Он пошевелил черные, хрупкие от жара металлические трубки, бывшие в прошлой жизни инвалидной коляской.

– Мать неходячая, а вот еще, – капитан протянул руку, но не решился дотронуться до того места, где ранее у живой Ирины была шея, – это янтарь оплавился. В Кенигсберге видел такое, в сорок пятом.

– Запаковывайте, – приказал муровец.

Останки вынесли; теперь эксперты работали, упаковывая разного рода обуглившиеся фрагменты, чтобы не исчезли следы, фотографируя остатки каких-то журналов, книг, документов, отбирая пробы тошнотворного месива, в которое превратились заботливо собираемые припасы.

– А где ж мой летеха многомудрый? – Макаров озирался в поисках участкового, но Чередников, который только-только тут находился, куда-то делся.

…Шурика выворачивало так, как никогда в жизни. Все-таки одно дело – морг, туда входишь подготовленным, воспринимаешь то, что лежит на полках, с номерками на синих пятках, не как людей, а уже как неодушевленное. Свидетеля, что ли, который может что-то поведать, а то и обличить преступника. В общем, там все было по-другому, а не так, как тут, когда вскрывают черные доски, и оттуда, из угольной преисподней, вырывается отравляющий смрад стылого мяса и выносят на рогожках такое… ма-а-а-ленькое, черненькое, то, что осталось от красавицы в цвете лет, доброй старухи, молчаливой заботливой няньки.

Вроде пустой желудок был, рвало уже всухую, и больше всего Саша боялся того, что кто-то услышит его истошную икоту и заглянет в эту купу боярышника и жасмина, который он порядком загадил.

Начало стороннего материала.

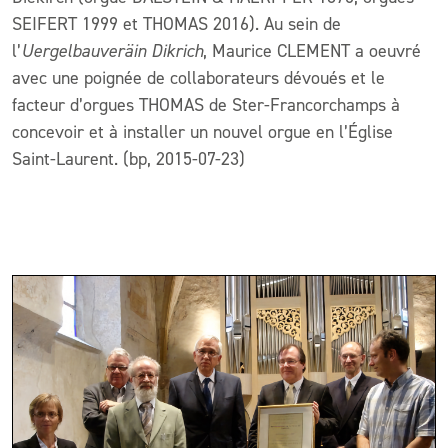
SEIFERT 1999 et THOMAS 2016).
Au sein de
l’
Uergelbauveräin Dikrich
, Maurice CLEMENT a oeuvré
avec une poignée de collaborateurs dévoués et
le
facteur d’orgues THOMAS de Ster-Francorchamps à
concevoir et à installer un nouvel orgue en l’Église
Saint-Laurent. (bp, 2015-07-23)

Накатился следующий приступ, Чередников в полном бессилии, утирая выступившие слезы, от неловкости вслух пробормотал:

– М-м-м-мать, когда ж все это кончится?..

И услышал ответ, краткий и по делу:

– А как привыкнешь – так и тотчас.

Артист Волков, собственной персоной, протягивал ему уже знакомую флягу:

– На вот, рот ополосни. Эк как тебя, болезный. Столичный, что ли?

– Д-да… – Чередников глотнул, к горлу подкатило, но – о, чудо! – волна погасила волну, мутить стало куда меньше.

– Оно и видать. Я-то ленинградец, и не такое видал, после такого хоть в Освенцим, хоть в Хиросиму – ничем не удивишь, – просто так пояснил Волков, не выпендриваясь. – Да-а-а, дела невеселые у нас. Мягко говоря, паскудные дела. И капитану вашему не позавидуешь: насколько я понял, он, бедолага, на пенсию намылился. Придется отложить.

– Чего вдруг. Так дело-то не мы будем вести, – уже куда более окрепшим голосом заметил Саша. – К сожалению…

– Как знать, как знать, – вроде бы равнодушно говорил артист, и Чередникову почему-то казалось, что он исподтишка как бы разглядывает его, оценивает. Взгляд у него вроде бы светлый, открытый, а вот так наставит свои зрачки – и точно в дуло заглядываешь.

– А скажи-ка мне, Шурик, – как бы мимоходом осведомился он, – обидно-завидно, что не ты работать будешь? Или, будем говорить прямо, вообще вся эта история побоку?

Саша не сразу понял, что он имеет в виду. А осознав, немедленно обиделся:

– Я, товарищ Волков, ВЮЗИ окончил! Всего одна тройка. В адвокатуре с первого курса.

Пал Палыч до чрезвычайности удивился:

– Так что ты тут тогда делаешь, после адвокатуры?

– Следователем хочу быть.

– Хотеть – значит мочь. Будешь, – заверил актер. – Как ни крути, все-таки именно ты поднял вопрос и о подполе, и это… Кстати! Чего ты там по поводу детей спрашивал, к чему?

– Да так…

– Ну-ну, не скромничай, нехорошо.

– Молочница говорит, и вы подтверждаете, как человек, неоднократно бывавший в доме, что детей школьного возраста постоянно в семействе не было. Соседские забегали от случая к случаю, а постоянных не наблюдалось. Между тем на пожарище я лично обнаружил обгоревшую тряпку, мешок из-под школьной сменки…

Волков сдвинул красивые брови, переспросил:

– Сменки?

– Сменной обуви то есть.

– Я знаю, что такое сменка. Я спрашиваю, где он? Знаешь?

Шурик с сомнением отозвался:

– Теперь, наверное, не знаю. А тогда просто валялся, в пепелище.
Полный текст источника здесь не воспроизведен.